Performance optimization lessons from Spark+AI and Data+AI Summits on waitingforcode.com

I wish I could say once day: "I optimized Apache Spark pipelines in all possible ways". But I'm aware of the realty and that can be very hard to achieve. That's why I decided to rely on the experience shared by experienced Spark users in Spark+AI and, recently, Data+AI Summit, and write a summary list of interesting optimization tips from the past talks.

Data Engineering Design Patterns

Looking for a book that defines and solves most common data engineering problems? I wrote one on that topic! You can read it online on the O'Reilly platform, or get a print copy on Amazon.

I also help solve your data engineering problems 👉 contact@waitingforcode.com 📩

The article is organized into 5 sections, respectively about: partitions, code, skews, Garbage Collectors, and clusters.

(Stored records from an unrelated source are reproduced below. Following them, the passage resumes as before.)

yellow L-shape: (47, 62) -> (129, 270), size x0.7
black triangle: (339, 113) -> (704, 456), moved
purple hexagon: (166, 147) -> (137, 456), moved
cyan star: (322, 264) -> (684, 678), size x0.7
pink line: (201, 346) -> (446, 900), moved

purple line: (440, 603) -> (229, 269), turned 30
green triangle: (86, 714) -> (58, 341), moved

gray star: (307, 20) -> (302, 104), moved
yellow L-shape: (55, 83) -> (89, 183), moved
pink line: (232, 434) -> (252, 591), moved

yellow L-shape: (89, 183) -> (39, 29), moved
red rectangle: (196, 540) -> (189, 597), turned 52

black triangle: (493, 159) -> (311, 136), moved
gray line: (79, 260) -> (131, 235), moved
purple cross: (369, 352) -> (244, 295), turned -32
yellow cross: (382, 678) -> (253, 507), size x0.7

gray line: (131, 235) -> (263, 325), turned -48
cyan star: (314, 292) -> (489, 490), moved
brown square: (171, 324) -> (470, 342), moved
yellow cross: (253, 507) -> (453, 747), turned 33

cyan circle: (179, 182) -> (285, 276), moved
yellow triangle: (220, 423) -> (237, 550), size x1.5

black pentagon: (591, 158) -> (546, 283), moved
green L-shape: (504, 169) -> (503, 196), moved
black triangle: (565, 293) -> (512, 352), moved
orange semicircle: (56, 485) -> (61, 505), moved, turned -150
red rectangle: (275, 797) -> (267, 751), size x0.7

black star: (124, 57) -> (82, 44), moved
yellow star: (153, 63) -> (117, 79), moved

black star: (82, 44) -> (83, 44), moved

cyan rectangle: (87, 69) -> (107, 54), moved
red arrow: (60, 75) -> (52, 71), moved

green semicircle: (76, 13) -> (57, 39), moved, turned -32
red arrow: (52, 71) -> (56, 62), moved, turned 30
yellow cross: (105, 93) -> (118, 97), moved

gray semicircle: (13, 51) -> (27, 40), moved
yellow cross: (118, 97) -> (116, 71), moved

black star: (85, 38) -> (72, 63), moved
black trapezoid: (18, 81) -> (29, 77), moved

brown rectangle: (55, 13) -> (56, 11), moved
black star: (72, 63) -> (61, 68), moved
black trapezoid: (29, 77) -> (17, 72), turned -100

In the post, I focused only on the "hard" tips, without involving the recent optimizations brought by the Adaptive Query Execution engine. IMO, knowing all of them without the adaptive magic helps to understand better what happens when Apache Spark processes the data, and that's why I didn't include the AQE aspect here.

As you know, I didn't reinvent the wheel and based this blog post in various interesting past Spark+AI and Data+AI Summit talks. Credits for the tips go to:

Daniel Tomes who gave one of the most complete optimizations tips talk I ever saw - Apache Spark Core - Practical Optimization
Suganthi Dewakar who shared how to solve data skew at scale - Skew Mitigation For Facebook PetabyteScale Joins
Rose Toomey who shared some key advices for Garbage Collection - Apache Spark At Scale in the Cloud
Blake Becerra, Kaushik Tadikonda and Kira Lindke who shared their tips on, respectively, salting, GC and cluster configuration dependencies - Fine Tuning and Enhancing Performance of Apache Spark Jobs
Yeshwanth Vijayakumar who spotted some differences of per-element and per-elements operations - How Adobe Does 2 Million Records Per Second Using Apache Spark!
Jean-Yves Stephan and Julien Dumazert who shared the baseline parameters for Apache Spark jobs - How to Automate Performance Tuning for Apache Spark

Thank you all for the great talks!

Sizing partitions

Let's start with the partitions and some equations shared by Daniel Tomes. One of the most important partition points shared by Daniel in his talk was that the default value for spark.sql.shuffle.partitions. The default 200 is wrong. Or at least, it's wrong as long as you process more than 20GB of data. How to solve it? A few recommendations to keep in mind:

shuffle partition should be between 100 and 200MB
the number of shuffle partitions should be equal to stage input data size/target shuffle partition size
try to optimize the resources use, if the number of partitions is lower than the number of available cores, set the number to partitions to be equal to the number of cores; to illustrate that, Daniel shared an interesting equation in this slide: As you can see, the number of shuffle partitions is 480, not 540. Why? With the initial equation, approximately 35% of cores will remain idle in the last processed series of tasks (6 - 5.625). To optimize the resources use, Daniel rounded this number to 5 so that the compute power can be optimized (96 cores * 5 parallelism = 480 shuffle partitions).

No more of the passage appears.